Edgecombe Economy Making Swift Turn Around

Posted December 10, 1997 12:00 a.m. EST

— Just two years ago, it seemed like Edgecombe County couldn't convince companies to stay in business. Lately, that trend has reversed with company after company coming to the area.

Tracey Harper grew up in Edgecombe County. Thanks to new incoming businesses like an electronics plant, he can afford to stay.

"It's a good job," Harper explains. "It's a nice start. The company is brand new. It's a good place for a young person getting out of school to start."

The company that hired Harper just moved to town last year. It's part of an invasion of new businesses now turning around Edgecombe County's financial future.

Just two years ago, plant closings and mergers put thousands of people out of work. Now, new employers are moving in, attracted to available buildings and workers.

"When you're recruiting industry, unemployment becomes a positive," says Chairman Charlie Harrell of the Edgecombe Board of Commissioners, "and so that has gotten the attention of a lot of people. We've also had some available buildings and plant closings."

But, county leaders are quick to point out that aggressive marketing and tax incentives helped turn the tide so quickly.

"We now, for every job that's created in Edgecombe County, can offer a company a $12,500 dollar tax credit," says economic developer Oppie Jordan. "That's a tax now, not a giveaway."

The jobless rate is dropping slowly, but will decline more quickly as the new companies start to hire. Business leaders believe that as the economic climate improves, so will the quality of life around here.
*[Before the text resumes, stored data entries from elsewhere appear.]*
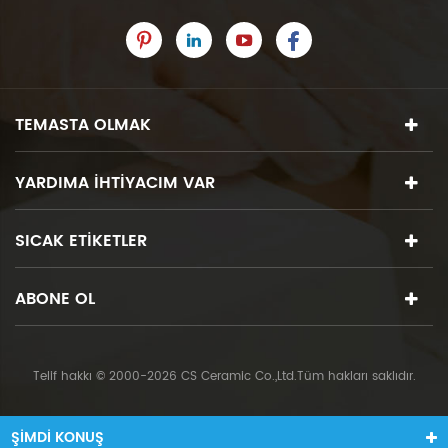
TEMASTA OLMAK
YARDIMA IHTIYACIM VAR
SICAK ETIKETLER
ABONE OL
Telif hakkı © 2000-2026 CS Ceramic Co.,Ltd.Tüm hakları saklıdır.
ŞIMDI KONUŞ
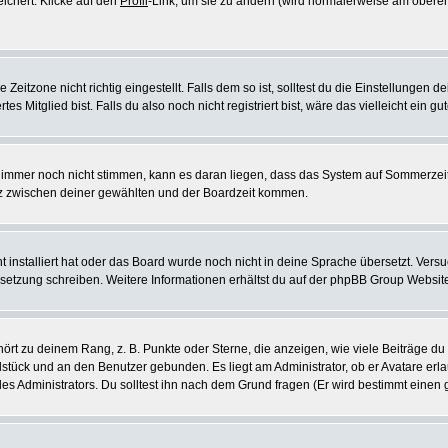
eichert. Klicke auf den
Profil
-Link, um sie zu ändern (wird normalerweise am oberen
itzone nicht richtig eingestellt. Falls dem so ist, solltest du die Einstellungen dei
es Mitglied bist. Falls du also noch nicht registriert bist, wäre das vielleicht ein g
en immer noch nicht stimmen, kann es daran liegen, dass das System auf Sommerzeit
z zwischen deiner gewählten und der Boardzeit kommen.
ht installiert hat oder das Board wurde noch nicht in deine Sprache übersetzt. Ve
Übersetzung schreiben. Weitere Informationen erhältst du auf der phpBB Group Websit
rt zu deinem Rang, z. B. Punkte oder Sterne, die anzeigen, wie viele Beiträge du
elstück und an den Benutzer gebunden. Es liegt am Administrator, ob er Avatare erl
s Administrators. Du solltest ihn nach dem Grund fragen (Er wird bestimmt einen 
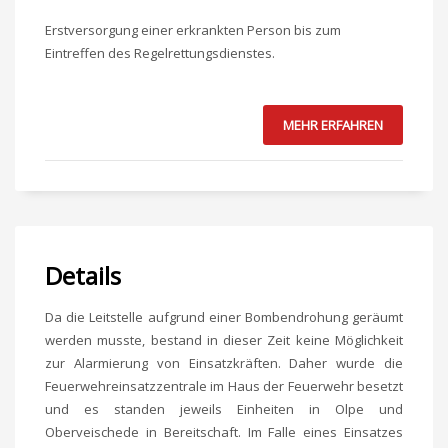
Erstversorgung einer erkrankten Person bis zum
Eintreffen des Regelrettungsdienstes.
MEHR ERFAHREN
Details
Da die Leitstelle aufgrund einer Bombendrohung geräumt
werden musste, bestand in dieser Zeit keine Möglichkeit
zur Alarmierung von Einsatzkräften. Daher wurde die
Feuerwehreinsatzzentrale im Haus der Feuerwehr besetzt
und es standen jeweils Einheiten in Olpe und
Oberveischede in Bereitschaft. Im Falle eines Einsatzes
"I do believe that's what it all boils down to," Jordan say, "believing in yourself. And they believe in themselves now, and we're not going to stop. We're going to keep going."

The number of new businesses should improve Edgecombe County's unemployment rate, which is the third worst in North Carolina at 7.8%. That's more than twice the unemployment rate for the entire state.

For the record, Swain County has the state's highest unemployment rate, while Orange County has the lowest at an amazing 1.4%.